Consider an irreducible polynomial $g(x) \in \mathbb{Z}[x]$ such that a prime $p$ does not divide $disc(g(x))$. Let $\bar{g}[x] \in \mathbb{F}_p[x]$ be obtained from $g$ by reducing the coefficients. Since $p$ does not divide the discriminant of $g$ we have that $disc(\bar{g}(x)) \neq 0$, in particular $\bar{g}$ has distinct roots in $\mathbb{F}_p$.

Let $\mathfrak{p}$ lie above $p$ in $L$. Now consider the decomposition group $D_{\mathfrak{p}/p}$ and the inertia group $I_{\mathfrak{p}/p}$. We want to show that the inertia group is trivial (since this is the case if and only if $p$ is unramified in $L$.

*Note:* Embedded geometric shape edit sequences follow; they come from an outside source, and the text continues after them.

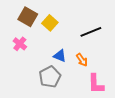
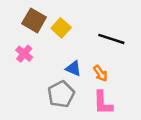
black line: (91, 32) -> (111, 39), turned 40
pink L-shape: (96, 84) -> (103, 103), moved

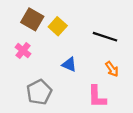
orange arrow: (100, 73) -> (112, 69), moved
gray pentagon: (61, 94) -> (39, 92), moved

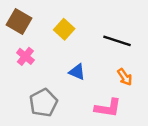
brown square: (32, 19) -> (19, 22), moved
pink L-shape: (97, 97) -> (108, 108), turned -80

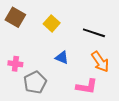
pink cross: (25, 56) -> (15, 64), moved, turned -32
orange arrow: (125, 77) -> (100, 62), size x1.5

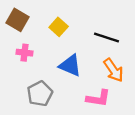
blue triangle: (62, 58) -> (70, 66), size x1.5
pink cross: (15, 64) -> (25, 53), moved

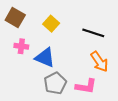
blue triangle: (70, 66) -> (45, 58), moved
gray pentagon: (40, 94) -> (55, 83), moved

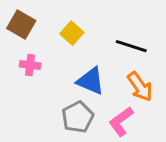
blue triangle: (45, 58) -> (91, 81), moved
pink L-shape: (86, 86) -> (121, 121), turned 135

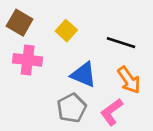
pink cross: (30, 65) -> (28, 60), size x1.5

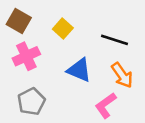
pink cross: (28, 60) -> (26, 56), turned -32
gray pentagon: (72, 108) -> (31, 102), moved

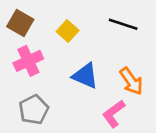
black line: (114, 40) -> (123, 24), moved

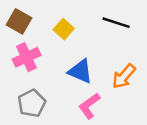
orange arrow: (131, 81) -> (124, 76), turned 76
pink L-shape: (114, 114) -> (89, 106), moved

The group $D_{\mathfrak{p}/p}$ acts on the roots of $g(x)$ faithfully (since these generate the extension of local fields $L_{\mathfrak{p}} / \mathbb{Q}_p$). But notice that the reduction map taking $$\{ \text{roots of } g(x) \} \to \{ \text{roots of } \bar{g}(x) \}$$ is injective (since both polynomials have distinct roots). Thus if $\sigma \in I_{\mathfrak{p}/p}$ (i.e., if $\sigma$ fixes the roots of $\bar{g}(x)$) then $\sigma$ must act trivially on the roots of $g(x)$ by the injectivity noted above. In particular $I_{\mathfrak{p}/p}$ is trivial.